In fondo, è questo che Spalletti rappresenta. È un costruttore di comunità. Indifferente al clima che si respira, anche il più avvelenato. Scevro dalle pressioni sui nomi da far girare. Spalletti costruisce, costruisce e basta, a partire da mattoni grezzi o perlomeno considerati tali. E allora eccoci qui, fra scalinate azzurre in una giungla metropolitana in cui le bandiere legano come liane una balconata all’altra. Le tre squadre che egemonizzano giornali e pubblicità, commentatori e spazi pubblici, stavolta sono state fermate. Stavolta l’attenzione se la sono presa con la forza, una forza solo agonistica, i napoletani. Se la sono presa senza bisogno di comprare spazi per le campagne abbonamenti, senza il favore dei media. Talento puro. Talento e basta.
Il bambino e Maradona
Avevo undici anni quando il Napoli vinse l’ultimo scudetto, ebbi la fortuna d’essere bambino quando c’era Maradona, e anche lì ci sentivamo comunità, comunità vera, anche contro il sangue del tuo sangue che tifava diversamente: «parimm na famiglia sultant dint’ cà» (come cantava il grande Nino D’Angelo del San Paolo di quegli anni). Il mio amatissimo cugino Stefano — anzi, fratocugino, come si dice nella mia terra — tifava per la Juventus, perché per troppi anni il Napoli era stata una squadra senza vittorie.

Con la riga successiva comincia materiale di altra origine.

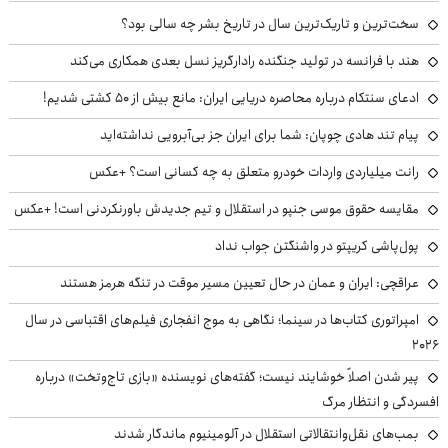
سخت‌ترین و تاریک‌ترین سال در تاریخ بشر چه سالی بود؟
هند با فرانسه در تولید جنگنده رادارگریز نسل بعدی همکاری می‌کند
ادعای سنتکام درباره محاصره دریایی ایران: مانع بیش از ۵۰ کشتی شدیم!
پیام تند هادی چوپان: شما برای ایران جز بی‌آبرویی نداشته‌اید
رانت میلیاردی واردات خودرو متعلق به چه کسانی است؟ +عکس
مقایسه حقوق موسی جنپو در استقلال و تیم جدیدش باورنکردنی است! +عکس
پول‌پاشی کریپتو در واشنگتن جواب نداد
عراقچی: ایران و عمان در حال تعیین مسیر موقت در تنگه هرمز هستند
امپراتوری کتاب‌ها در سینما؛ نگاهی به موج انفجاری فیلم‌های اقتباسی در سال
۲۰۲۶
پیر شدن اصلاً خوشایند نیست؛ گفته‌های نویسنده «بازی تاج‌وتخت» درباره
افسردگی و انتظار مرگ
بمب‌های نقل‌وانتقالاتی استقلال در آلومینیوم ماندگار شدند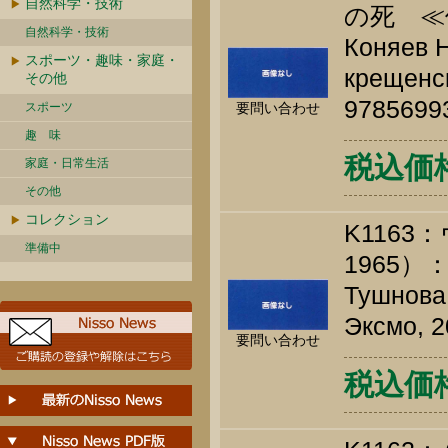
自然科学・技術
の死 ≪
自然科学・技術
Коняев Н
スポーツ・趣味・家庭・
крещенск
その他
9785699
スポーツ
要問い合わせ
趣 味
税込価格 
家庭・日常生活
その他
コレクション
K116
準備中
1965
Тушнова 
Эксмо, 2
要問い合わせ
税込価格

Napoli e il Napoli per me sono tutto. Sono carne e sangue, vita e morte, felicità e nostalgia. Il Napoli ha, per me, il volto bonario di mio padre. È lui che mi ha fatto appassionare a questa squadra ancora prima che iniziassi a camminare, è con lui che ogni cosa è iniziata... E ora, cos’altro dire? Abbiamo vinto. Finalmente m’immergo con gioia in un plurale in cui mi riconosco.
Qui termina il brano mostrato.